Could you repeat every record below exactly, leaving out the pictures?

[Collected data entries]
▼

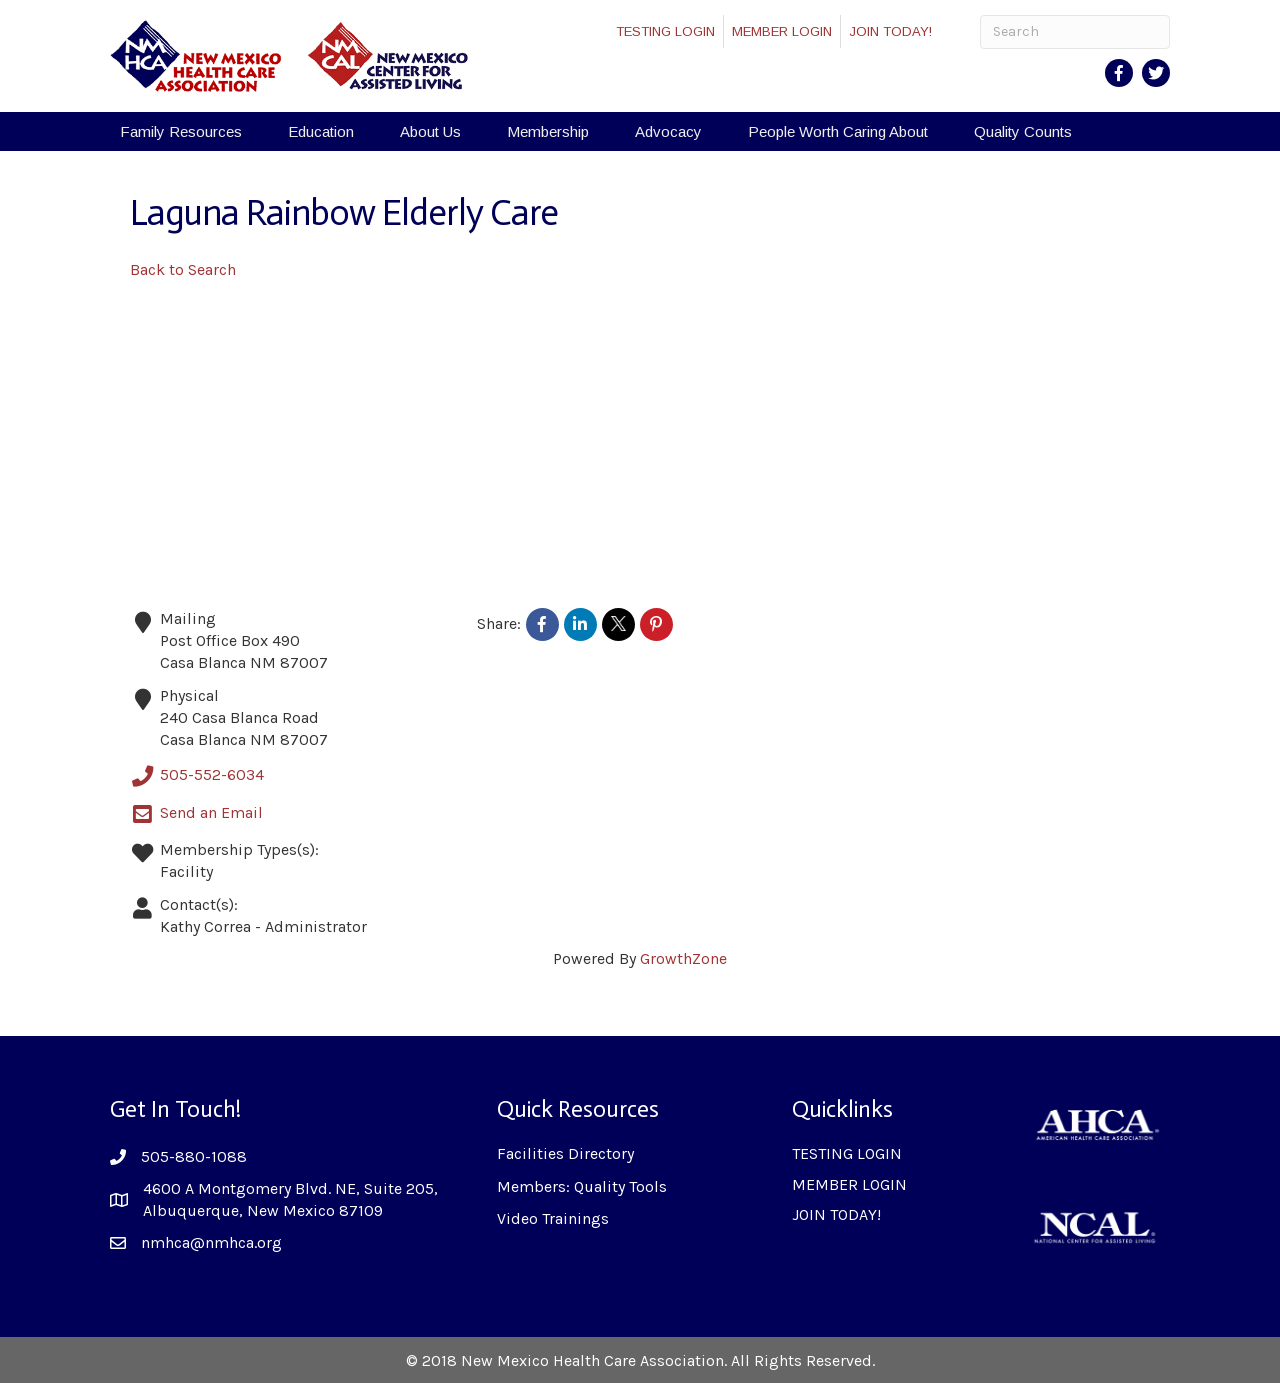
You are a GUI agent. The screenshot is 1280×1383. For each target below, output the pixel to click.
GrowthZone (683, 958)
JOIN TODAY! (890, 31)
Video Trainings (553, 1218)
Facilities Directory (565, 1153)
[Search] (1075, 32)
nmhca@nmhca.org (211, 1242)
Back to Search (183, 269)
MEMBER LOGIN (782, 31)
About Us (430, 131)
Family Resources (181, 131)
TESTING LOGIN (665, 31)
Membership (548, 131)
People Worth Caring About (838, 131)
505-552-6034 (197, 776)
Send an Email (196, 814)
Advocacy (668, 131)
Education (321, 131)
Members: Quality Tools (582, 1186)
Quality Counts (1023, 131)
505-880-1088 (194, 1156)
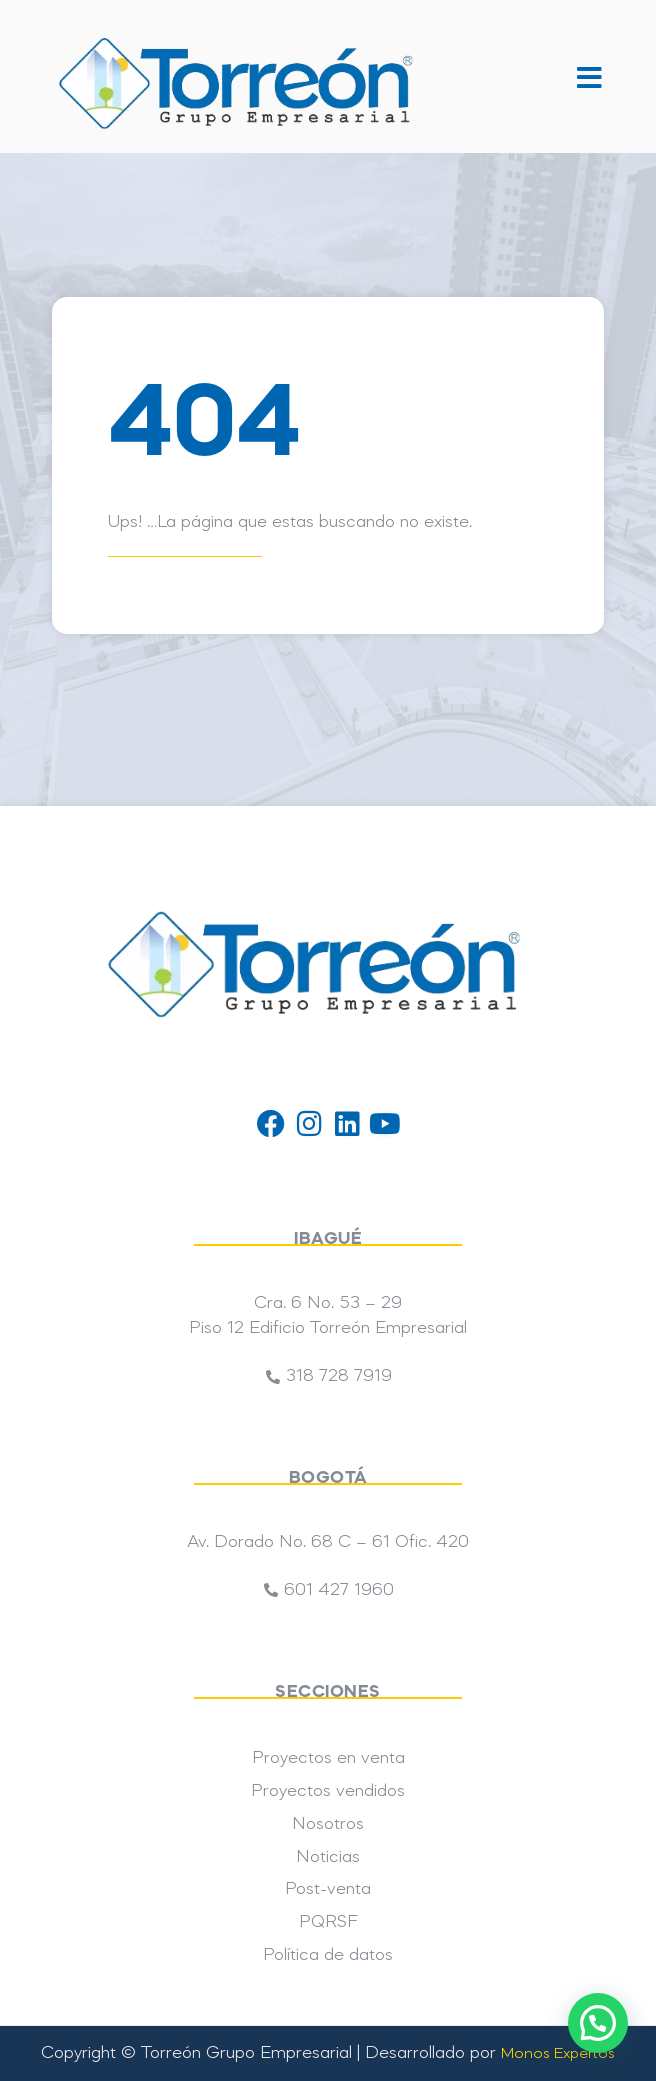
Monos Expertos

▲

Your solution:
You are a GUI agent. The screenshot is 1280×1383. For each target below, output the pixel to click.
GrowthZone (683, 958)
JOIN TODAY! (890, 31)
Video Trainings (553, 1218)
Facilities Directory (565, 1153)
[Search] (1075, 32)
nmhca@nmhca.org (211, 1242)
Back to Search (183, 269)
MEMBER LOGIN (782, 31)
About Us (430, 131)
Family Resources (181, 131)
TESTING LOGIN (665, 31)
Membership (548, 131)
People Worth Caring About (838, 131)
505-552-6034 (197, 776)
Send an Email (196, 814)
Advocacy (668, 131)
Education (321, 131)
Members: Quality Tools (582, 1186)
Quality Counts (1023, 131)
505-880-1088 (194, 1156)
Monos Expertos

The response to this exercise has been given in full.